== PROBLEM ==
Below are entries; repeat exactly, and nothing else, the lines from the one holding "- One thing" through the one holding "Why Florida Homeowners Should Test Their Wat", inclusive. Leave the pictures out.

::: RECORDS TO USE

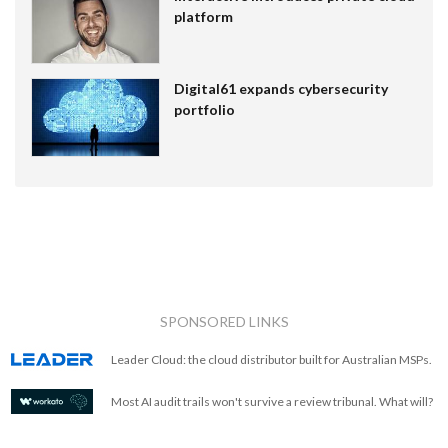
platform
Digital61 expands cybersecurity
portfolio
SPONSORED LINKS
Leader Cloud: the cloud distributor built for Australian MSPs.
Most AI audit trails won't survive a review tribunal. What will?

::::::
::: RECORDS TO USE

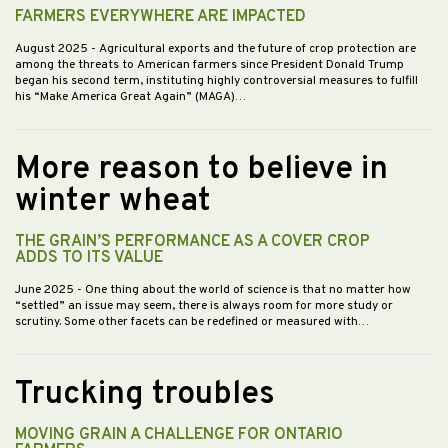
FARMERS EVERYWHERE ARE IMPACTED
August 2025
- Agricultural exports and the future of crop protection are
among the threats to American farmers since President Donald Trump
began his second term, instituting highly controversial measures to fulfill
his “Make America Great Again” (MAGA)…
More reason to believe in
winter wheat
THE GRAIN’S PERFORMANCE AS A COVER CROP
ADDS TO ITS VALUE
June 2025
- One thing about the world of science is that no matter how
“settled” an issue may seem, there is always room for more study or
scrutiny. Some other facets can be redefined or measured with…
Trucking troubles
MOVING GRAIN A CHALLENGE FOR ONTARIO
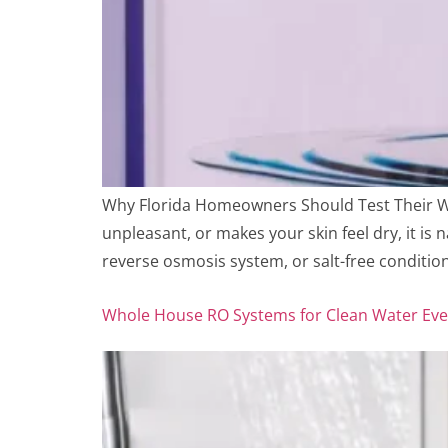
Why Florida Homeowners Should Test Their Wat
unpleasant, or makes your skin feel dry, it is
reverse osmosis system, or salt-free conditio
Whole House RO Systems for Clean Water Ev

::::::
::: RECORDS TO USE

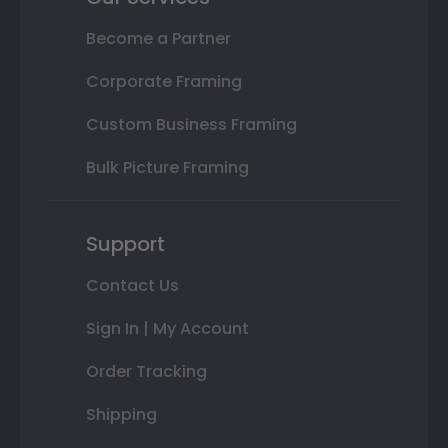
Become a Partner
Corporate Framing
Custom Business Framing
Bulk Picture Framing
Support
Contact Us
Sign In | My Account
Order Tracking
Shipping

::::::

== WRITTEN REPLY ==
- One thing about the world of science is that no matter how
“settled” an issue may seem, there is always room for more study or
scrutiny. Some other facets can be redefined or measured with…
Trucking troubles
MOVING GRAIN A CHALLENGE FOR ONTARIO
Why Florida Homeowners Should Test Their Wat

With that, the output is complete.